Is this the first time you've posted about this? I could swear I've seen another post about that issue, but now I can't find it. Maybe I'm getting it confused with TAnsley's loss of ethernet connectivity. I have seen these things behave very oddly with bad drive data. My other HR21 arrived with a bad hard drive, but I didn't realize at first that the HD was the cause. It just acted "flaky". The ring of light would display a single section during normal play, it would spontaneously reboot, etc. It wasn't until the 90 day warranty was up that it actually started giving me "storage device" errors. I replaced the drive, and THAT unit has been operating fine ever since. The unit I'm having problems with now also has an AM-21 attached to it. When it's internal drive started to go out, I would have weird issues where the AM-21 power light would stay on when the DVR was powered down (they normally light in unison). So the moral is: weird things do happen to these things that seem to defy logical diagnostics. :shrug:


----------



## Richierich (Jan 10, 2008)

Darin, are you sure that the External Drive has Fully Spun Up before you Plug it into the DVR and Power On the DVR???

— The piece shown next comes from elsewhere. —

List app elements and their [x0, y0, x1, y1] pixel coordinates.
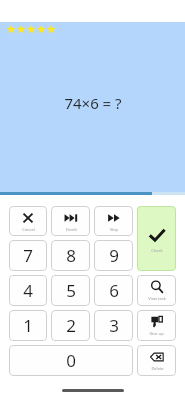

Sometimes the eSATA Controller is slow and the DVR does not recognize it because it hasn't responded yet and it thinks there is no activity at the eSATA Port so it boots up in the Internal Drive and if yours is bad then that could be the problem.

Just a WAS!!!


----------



## DarinC (Aug 31, 2004)

Yes, I've powered both down a couple different times, waited, and powered the external up well before the DVR. And of course, during the initial problem (coming home to the DVR stuck in the scanning screen after the pushed reboot), the external drive would have never spun down to start with. I've watched it when the DVR boots, and the activity light on the external drive does flash. Unfortunately, I've not found any way to determine for SURE that it does in fact decide to go ahead and use the external drive (the scan screen doesn't give any information about the drive it's scanning). But it does scan relatively quickly (45 mins or so), but when it's done, it says 100% passed, no errors found or corrected. But then it sits on the "everything's good" screen for about five minutes before progressing to the "everything's not good with the storage device, try rebooting" screen. But I think regardless, if I reformat the drive with NTFS, I would think that would force the DVR to immediately do it's own format once it's reconnected, so I should then know for sure that it's using the external. I'll report back tonight.


----------



## Rich (Feb 22, 2007)

DarinC said:


> Hmm, that's troubling to hear. And I can't fault your logic... when I first got this unit, I put an external drive on it that failed before it's (expected) time, but I was willing to accept that as luck of the draw. I reverted back to the internal drive until that ultimately died, which I "fixed" by putting this new external drive on it. I hate to think that my 10 day old external drive got fried by DirecTV's glitch, but it's certainly possible. I'll attach it to a PC, run WD diagnostics on it, reformat it, and try it on the DVR again. If it truly is dead, I'll get DirecTV to replace the DVR, and stick to the internal drives from now on. Now that I've shifted all broadcast TV recording to an HTPC, I don't need nearly as much recording space, so the internal will be fine.
> 
> FWIW, I do have a UPS on all my systems. So the drive does stay powered up at all times. But as you say, it's impossible to know when a NR will hit, or a pushed reboot to fix a data "glitch".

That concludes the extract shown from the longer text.